For our younger Millennials and Gen Z’s out there, this could give you some insight on what to do with your extra cash to plan for your future. Unfortunately, life doesn’t give you a participation trophy to cash in for retirement funds…you’ve got to earn it and make sure you put money in the right places to do it.
1. 50/30/20 Rule
For those that aren’t familiar, the 50/30/20 rule is a good way to budget your personal finances – 50% needs, 30% wants, 20% savings/debt repayment. Take a look NerdWallet’s 50/30/20 worksheet to assist you with this. For investment purposes, we want to look at that 20%. Ideally, you want your savings/investing to equal 20% of your income after you pay down any credit card or loan debt.
Does your company offer a 401(k)? Before you invest money, it is a good idea to make sure you are getting the full benefit of your company’s 401(k) match if they have one. Say that your employer offers a 5% match; you want to put 5% of your income (if you can) into your 401(k) every payroll to get the full 5% match. Your company is essentially giving you an extra 5% pay if you do – that’s free money you don’t want to miss out on.
After you can afford that, start saving and investing elsewhere in addition to that. The 5% match example given will put you at 10% of your total income, so you would be half way there!
2. How much should I put into savings vs investments?
This is truly up to you. After that 401(k) match, it is usually best to save until you have enough in your emergency fund, then start investing your money. Your emergency fund needs to be at least 6 months’ expenses.
I.e. Say you make $32,000 after taxes, but your average monthly expenses are $2,000. You should save $12,000 for your emergency fund. The remaining money you don’t spend monthly can then be put towards investments.
3. Where should I invest?
There are quite a few options for investments: real estate, stocks & bonds, and even insurance policies, to name the basics.
Depending on the housing market, this could be a very good investment. The caveat is that it is more work than say, stocks & bonds. You can buy a property and sell it for a profit, lease it out to someone else, or inhabit it and cash it out for some money with a refinance later down the road – your choice. If you don’t have time to spend to cultivate this investment, this may not be for you. If it does sound like something you would like to get into, rates are extremely low right now and now is the time to pounce. (There’s our shameless plug. You had to know that was coming, right?)
Stocks & Bonds
This is the classic investment strategy. Go to an online stock broker like Charles Schwab and do your research! Here’s some general rules and terms to be aware of:
- Stocks are usually higher risk and reward.
- Bonds are lower risk and reward.
- Diversification – This is key. Make sure you put money into companies in different market sectors in case one of those sectors or companies you invest in goes down or crashes. Don’t put all of your eggs in one basket!
- 20 Year rule – Generally speaking, as long as you diversify enough, you are almost guaranteed to make money on your investments over 20 years. The future is always uncertain, but this is what economists have observed since the stock market’s inception.

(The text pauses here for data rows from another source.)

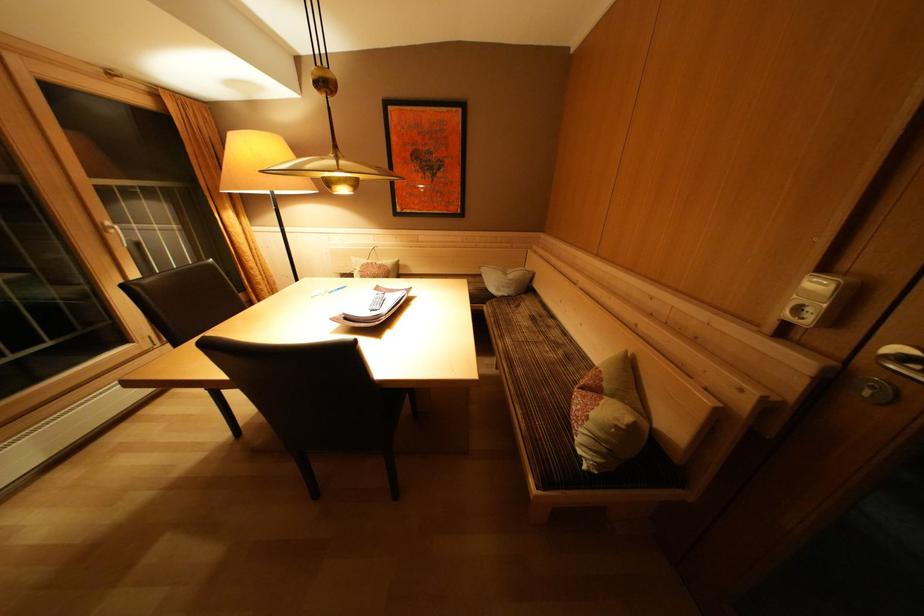 Locate an element on the screen. This screenshot has height=616, width=924. sofa sitting surface is located at coordinates (533, 355). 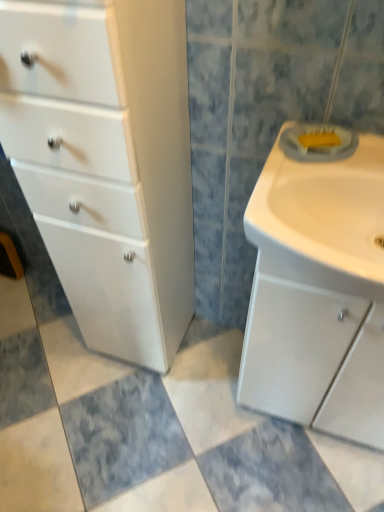 Identify the location of vacant region in front of white glossy cabinet at left. The image size is (384, 512). (139, 413). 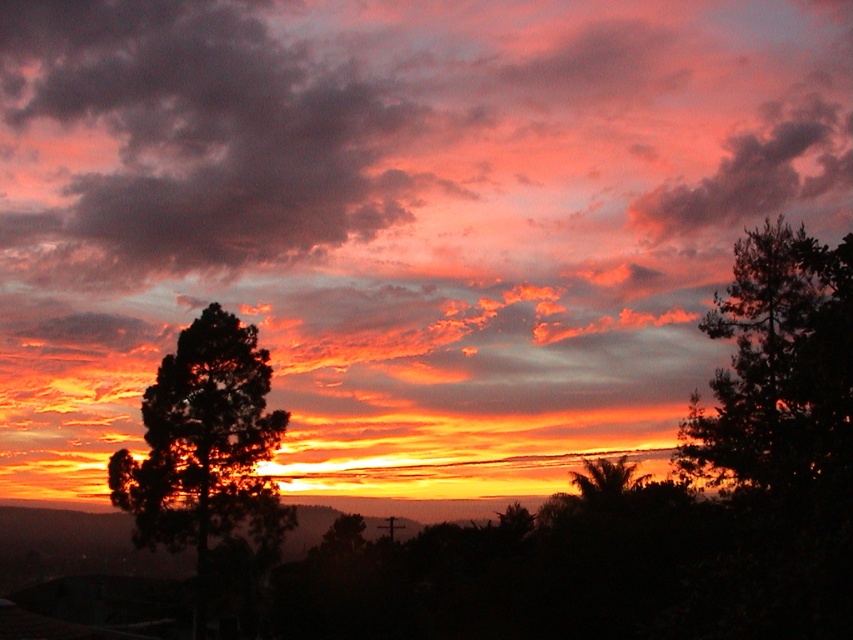 You are an artist trying to paint the sunset scene. You notice the dark green leafy tree at left and the matte pink cloud at upper right. Which object is positioned lower in the image?

The dark green leafy tree at left is positioned lower in the image than the matte pink cloud at upper right.

You are an artist trying to paint the sunset scene. You need to place the dark green leafy tree at left and the matte pink cloud at upper right accurately. Which object should be placed first if you want to follow the standard painting technique of starting with background elements?

The matte pink cloud at upper right should be placed first because it is part of the background, while the dark green leafy tree at left is in the foreground and closer to the viewer.

You are an artist trying to paint the sunset scene. You notice two clouds in the sky, the dark pink cotton clouds at upper center and the matte pink cloud at upper right. Which cloud do you think you should paint wider to stay true to the scene?

The dark pink cotton clouds at upper center should be painted wider because its width surpasses the matte pink cloud at upper right. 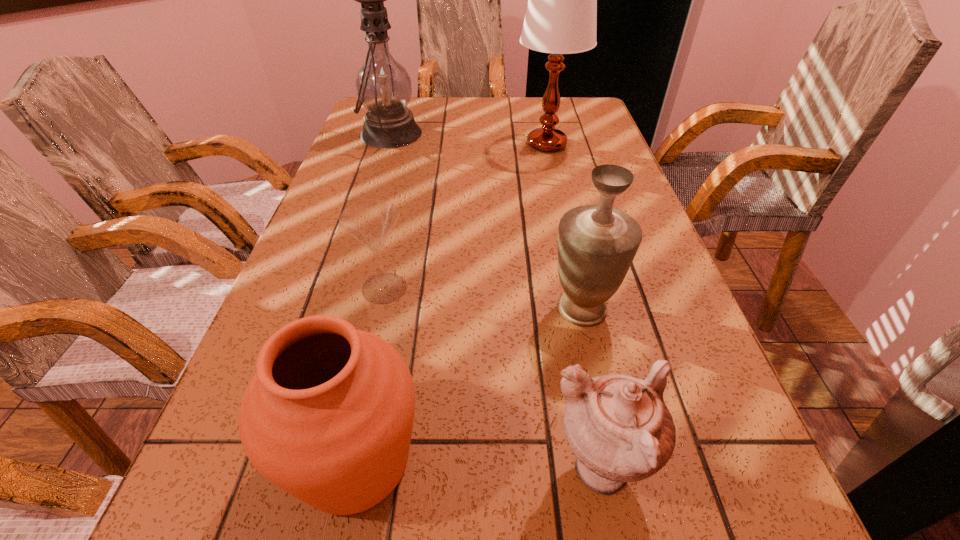 The width and height of the screenshot is (960, 540). In order to click on oil lamp in this screenshot , I will do `click(383, 85)`.

At what (x,y) coordinates should I click in order to perform the action: click on table lamp. Please return your answer as a coordinate pair (x, y). The height and width of the screenshot is (540, 960). Looking at the image, I should click on (561, 17).

Locate an element on the screen. the farthest urn is located at coordinates (596, 243).

You are a GUI agent. You are given a task and a screenshot of the screen. Output one action in this format:
    pyautogui.click(x=<x>, y=<y>)
    Task: Click on the leftmost urn
    
    Given the screenshot: What is the action you would take?
    pyautogui.click(x=328, y=416)

Where is `the second shortest object`? The image size is (960, 540). the second shortest object is located at coordinates (619, 427).

Locate an element on the screen. flute glass is located at coordinates (370, 222).

Identify the location of vacant point located on the right of the oil lamp. (494, 134).

Where is `free space located on the left of the table lamp`? The height and width of the screenshot is (540, 960). free space located on the left of the table lamp is located at coordinates (474, 144).

Locate an element on the screen. The width and height of the screenshot is (960, 540). free region located on the front of the farthest urn is located at coordinates (606, 416).

You are a GUI agent. You are given a task and a screenshot of the screen. Output one action in this format:
    pyautogui.click(x=<x>, y=<y>)
    Task: Click on the free space located on the left of the leftmost urn
    The width and height of the screenshot is (960, 540).
    Given the screenshot: What is the action you would take?
    pyautogui.click(x=252, y=460) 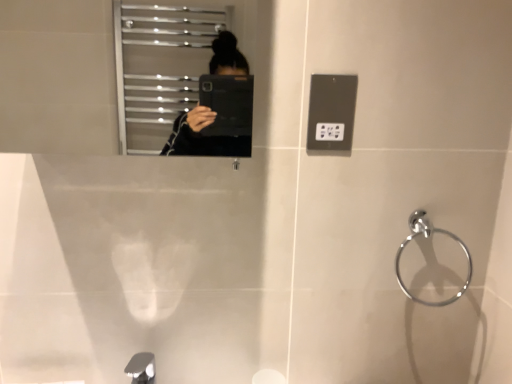 Question: Is silver metallic tap at lower left at the back of chrome metallic towel ring at right?

Choices:
 (A) no
 (B) yes

Answer: (A)

Question: Is chrome metallic towel ring at right further to camera compared to silver metallic tap at lower left?

Choices:
 (A) no
 (B) yes

Answer: (B)

Question: Can you confirm if chrome metallic towel ring at right is positioned to the left of silver metallic tap at lower left?

Choices:
 (A) yes
 (B) no

Answer: (B)

Question: From the image's perspective, is chrome metallic towel ring at right under silver metallic tap at lower left?

Choices:
 (A) yes
 (B) no

Answer: (B)

Question: Is chrome metallic towel ring at right aimed at silver metallic tap at lower left?

Choices:
 (A) no
 (B) yes

Answer: (A)

Question: Considering the relative positions of chrome metallic towel ring at right and silver metallic tap at lower left in the image provided, is chrome metallic towel ring at right in front of silver metallic tap at lower left?

Choices:
 (A) yes
 (B) no

Answer: (B)

Question: Can you confirm if chrome metallic towel ring at right is shorter than metallic gray outlet at upper right?

Choices:
 (A) no
 (B) yes

Answer: (A)

Question: Is chrome metallic towel ring at right bigger than metallic gray outlet at upper right?

Choices:
 (A) no
 (B) yes

Answer: (B)

Question: Are chrome metallic towel ring at right and metallic gray outlet at upper right making contact?

Choices:
 (A) no
 (B) yes

Answer: (A)

Question: Is chrome metallic towel ring at right not close to metallic gray outlet at upper right?

Choices:
 (A) no
 (B) yes

Answer: (A)

Question: Can metallic gray outlet at upper right be found inside chrome metallic towel ring at right?

Choices:
 (A) yes
 (B) no

Answer: (B)

Question: Is chrome metallic towel ring at right positioned with its back to metallic gray outlet at upper right?

Choices:
 (A) no
 (B) yes

Answer: (A)

Question: From the image's perspective, is silver metallic tap at lower left over chrome metallic towel ring at right?

Choices:
 (A) yes
 (B) no

Answer: (B) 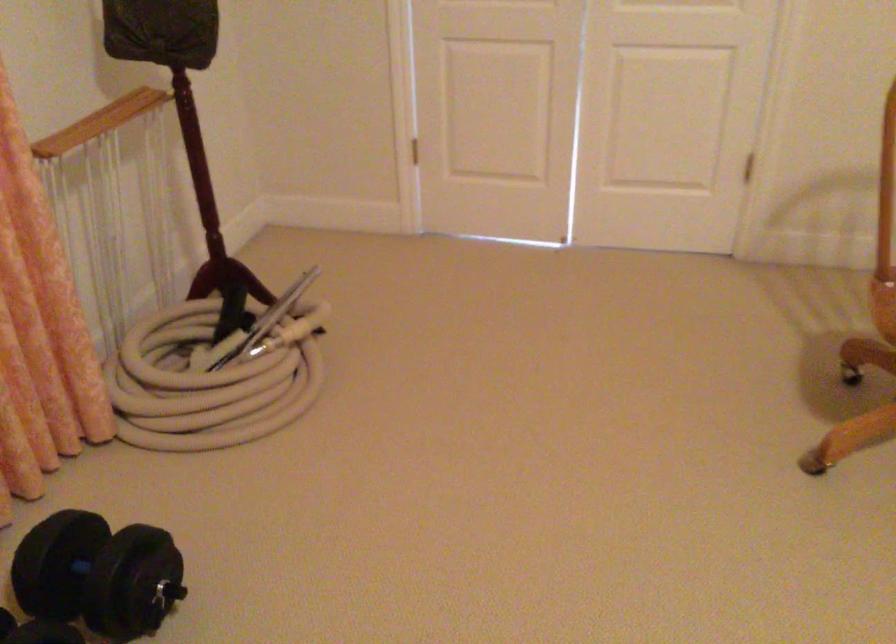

- Realized Gains – Profit from selling a stock.
- Unrealized Gains – Profit if you sold your stock at that particular moment in time.
- Buy low and sell high – unless that low priced stock looks like a bad idea…
- Taxes – You are only taxed on realized gains from the last year.
- Long-Term – means you have this stock for more than a year. These are taxed lower that short-term stocks.
- Short-Term – means you have this stock for less than a year. These are taxed higher than long-term stocks.
- Limited Order – You can make a limited order to have your broker buy or sell a stock when it reaches a certain price so you don’t have to sit there and check for when it hits a certain value.
- Remember: This can seem like a video game, but this is your hard-earned money and a form of gambling. Be smart and educate yourself before you invest in the stock market!
Sometimes insurance policies can have a higher rate of return than the average stock market venture. It’s usually not best to get insurance for something you don’t need, of course.
- It’s a good idea to get a disability insurance policy if your company doesn’t provide one. These are policies to pay out money to you if you get injured to the point that you can’t work for the rest of your life.
- Life insurance is a good thing to have to keep your family protected if you pass away. These sometimes have the higher rate of return, depending on provider. If you are single and have enough money and assets to cover a funeral, then you probably don’t need this.
Contact a financial advisor!
It is helpful to have a financial advisor on your side to create a plan for your future. You can learn a lot of stuff on your own with the internet, but a professional usually gives better results.